- WHAT YOU HAVE TO DO: Show only those lines of the entries where the string "account" is found.

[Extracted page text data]

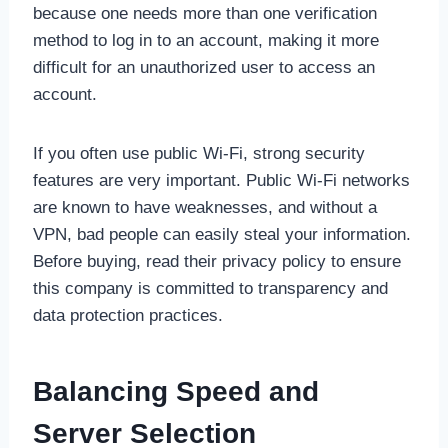
because one needs more than one verification
method to log in to an account, making it more
difficult for an unauthorized user to access an
account.
If you often use public Wi-Fi, strong security
features are very important. Public Wi-Fi networks
are known to have weaknesses, and without a
VPN, bad people can easily steal your information.
Before buying, read their privacy policy to ensure
this company is committed to transparency and
data protection practices.
Balancing Speed and
Server Selection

- WRITTEN RESPONSE:
method to log in to an account, making it more
account.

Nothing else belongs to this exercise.